Data Science

SydneyF · ‎03-14-2019

NO FREE LUNCH.png

Editor's note: This article was republished to KDnuggets and received the KDnuggets Silver Blog award as one of the most viewed blogs of that month. Congratulations, @SydneyF!

During your adventures in machine learning, you may have already come across the “No Free Lunch” Theorem. Borrowing its name from the adage "there ain’t no such thing as a free lunch," the mathematical folklore theorem describes the phenomena that there is no single algorithm that is best suited for all possible scenarios and data sets.

In this blog post, I want to describe the No Free Lunch theorems, explore some science philosophy, and discuss what "no free lunch" means in the world of data science.

The No Free Lunch Theorem(s)

There are, generally speaking, two No Free Lunch (NFL) theorems: one for machine learning and one for search and optimization. These two theorems are related and tend to be bundled into one general axiom (the folklore theorem).

Although many different researchers have contributed to the collective publications on the No Free Lunch theorems, the most prevalent name associated with these works is David Wolpert.

No Free Lunch for Supervised Machine Learning

In his 1996 paper The Lack of A Priori Distinctions Between Learning Algorithms, David Wolpert examines if it is possible to get useful theoretical results with a training data set and a learning algorithm without making any assumptions about the target variable.

What Wolpert proves in his 1996 paper (through a series of mathematical proofs) is that given a noise-free data set (i.e., no random variation, only trend) and a machine learning algorithm where the cost function is the error rate, all machine learning algorithms are equivalent when assessed with a generalization error rate (the model’s error rate on a validation data set).

Extending this logic (again, Wolpert does it with math equations), he demonstrates that for any two algorithms, A and B, there are as many scenarios where A will perform worse than B as there are where A will outperform B. This even holds true when one of the given algorithms is random guessing.
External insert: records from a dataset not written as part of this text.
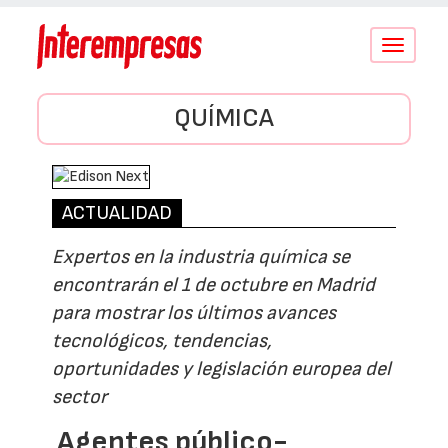
Conmutar
navegació
QUÍMICA
ACTUALIDAD
Expertos en la industria química se
encontrarán el 1 de octubre en Madrid
para mostrar los últimos avances
tecnológicos, tendencias,
oportunidades y legislación europea del
sector
Agentes público-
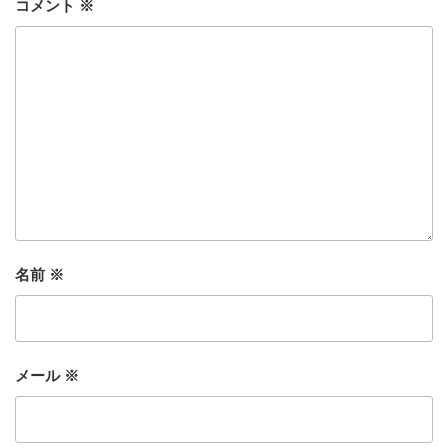
コメント
※
名前
※
メール
※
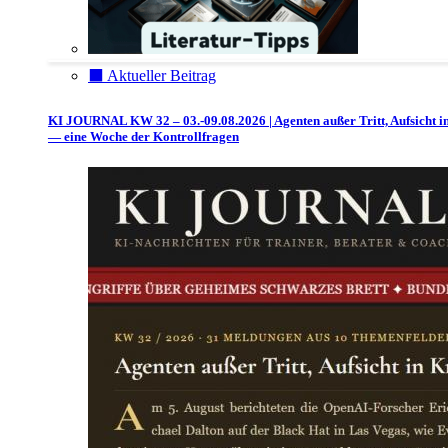
⬛️ Aktueller Beitrag
KI JOURNAL KW 32 – 03.-09.08.2026 | Agenten außer Tritt, Aufsicht i
— eine Woche der Kontrollfragen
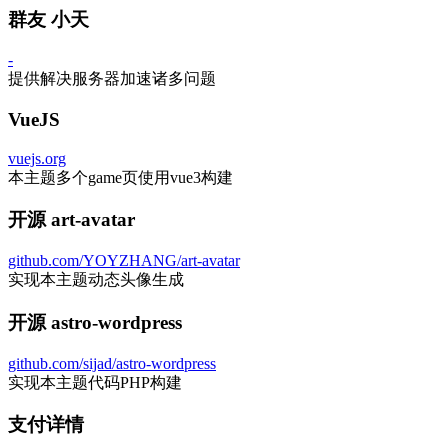
群友 小天
-
提供解决服务器加速诸多问题
VueJS
vuejs.org
本主题多个game页使用vue3构建
开源 art-avatar
github.com/YOYZHANG/art-avatar
实现本主题动态头像生成
开源 astro-wordpress
github.com/sijad/astro-wordpress
实现本主题代码PHP构建
支付详情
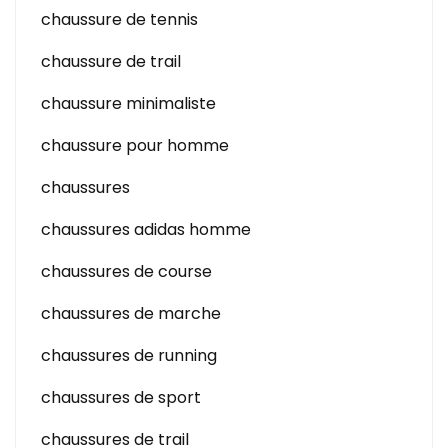
chaussure de tennis
chaussure de trail
chaussure minimaliste
chaussure pour homme
chaussures
chaussures adidas homme
chaussures de course
chaussures de marche
chaussures de running
chaussures de sport
chaussures de trail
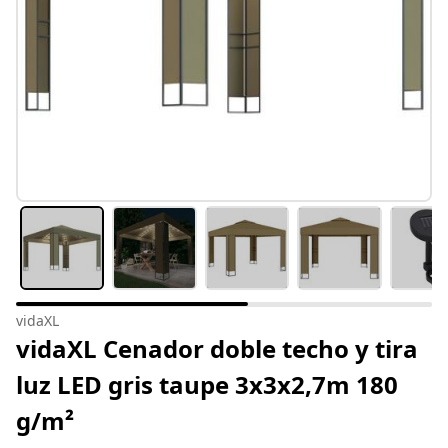
vidaXL
vidaXL Cenador doble techo y tira
luz LED gris taupe 3x3x2,7m 180
g/m²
Wolpert proved that for all possible domains (all possible problem instances drawn from a uniform probability distribution), the average performance for algorithms A and B is the same.

This is because nearly all (non-rote) machine learning algorithms make some assumptions (known as inductive or learning bias) about the relationships between the predictor and target variables, introducing bias into the model. The assumptions made by machine learning algorithms mean that some algorithms will fit certain data sets better than others. It also (by definition) means that there will be as many data sets that a given algorithm will not be able to model effectively. How effective a model will be is directly dependent on how well the assumptions made by the model fit the true nature of the data.

Coming back to the lunch of it all, you can’t get good machine learning “for free.” You must use knowledge about your data and the context of the world we live in (or the world your data lives in) to select an appropriate machine learning model. There is no such thing as a single, universally-best machine learning algorithm, and there are no context or usage-independent (a priori) reasons to favor one algorithm over all others.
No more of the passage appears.